Fixing the expression problem

This section shows how to represent expressions without using a sum type that specifies all valid constructors. Being able to separate/modularize the parts of an expression resolves the famous “expression problem.”

The following defines a recursive data type to represent expressions. Type parameter f specifies the type constructor(s) that can be used in an expression. It takes a type parameter that specifies the type of the expression (Expr f), used in the recursive parts.

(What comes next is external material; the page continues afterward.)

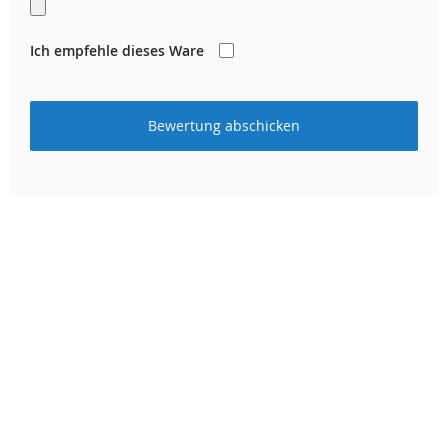
Ich empfehle dieses Ware
Bewertung abschicken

newtype Expr f = In (f (Expr f))

Perhaps it is worthwhile to compare this definition to the Expr definition in the paper introduction. In the introduction, Expr is a sum type that specifies all valid (value) constructors. The Add constructor has recursive arguments, allowing the addition of expressions (not just values). In the above definition, type f can be used to specify all valid types, using separate types instead of a single sum type. On the right-hand-side, f (Expr f) specifies that a value of Expr f is a value of one of the types specified by “signature” f, with recursive parts of type Expr f. A newtype is required for the type system, using In to construct values of Expr.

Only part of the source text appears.